O cenário do Nello Marrese é um achado! Lindo, criativo,
funcional, prático e eficiente. Suas soluções para o circo, enfermaria, a
cidade ao fundo, a corda bamba de arame farpado, as caixas-relicários-armários,
tudo harmônico, bem construído e o necessário para contar a história. E a
surpresa das filhas gêmeas no final da peça? Prêmio Shell já! O figurino de
Carol Lobato também competente, colorido quando tem que ser e sóbrio nos
momentos da guerra. Luz do Nenén (tive o prazer de trabalhar com ele recentemente)
é criativa e bonita.
Os atores estão muito bem selecionados e o conjunto faz um belo
trabalho. Ótimos momentos são as músicas cantadas à capela por Fernando Eiras,
a mulher barbada de Ana Baird, o solo da música Beatriz de Gabriel Stauffer (que,
aliás, emocionou a plateia todas as vezes que entrou no palco com sua verdade
cênica), a voz e a beleza da bailarina Letícia Colin, a inveja da mulher não
amada na pele de Isabel Lobo e a composição de Lily Browun feita por Paula
Flaiban. Gosto também dos personagens de Marcelo Nogueira e Felipe Habib (que,
se não me engano, faz o palhaço que abre o espetáculo). Ainda no elenco, Renan Mattos,
Thadeu Torres, Leonardo Senna, Juliana Medella, Leo Abel, Natasha Jascalevich,
Douglas Ramalho e Luciana Pandolfo.
Mas tenho que destacar o palhaço de Reiner Tenente. Não
existem adjetivos que possam aplaudir seu trabalho nesta peça. Uma entrega ao
personagem. Ele é “O” palhaço. Dos melhores palhaços que o circo já viu.

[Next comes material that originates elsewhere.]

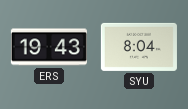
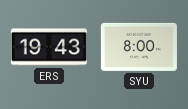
SYU: 8:04 -> 8:00
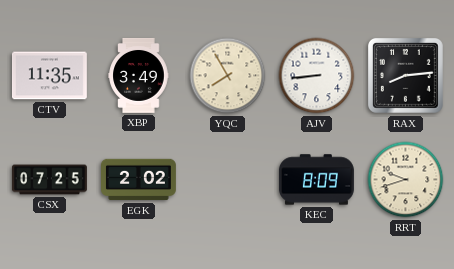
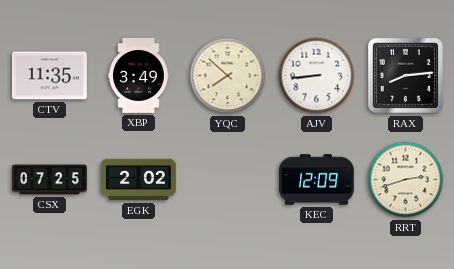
YQC: 7:55 -> 7:52
KEC: 8:09 -> 12:09
RRT: 9:42 -> 2:42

Apaixonado pela Bailarina, entende o amor da mocinha pelo visitante e se
conforma em ter a amizade (outra forma de amor) da sua amada. Destaca-se nas
cenas da guerra, enfrenta os problemas da trupe, anima quando é chamado a exercitar
sua arte. Canta bem pra caramba. É o grande personagem da peça, sem desmerecer
os protagonistas. Reiner Tenente compôs um palhaço, Clown, digno de prêmio. Aguarde,
garoto, chegará.
Ouvir “Ciranda da Bailarina”, “A História de Lily Brown” e “Beatriz”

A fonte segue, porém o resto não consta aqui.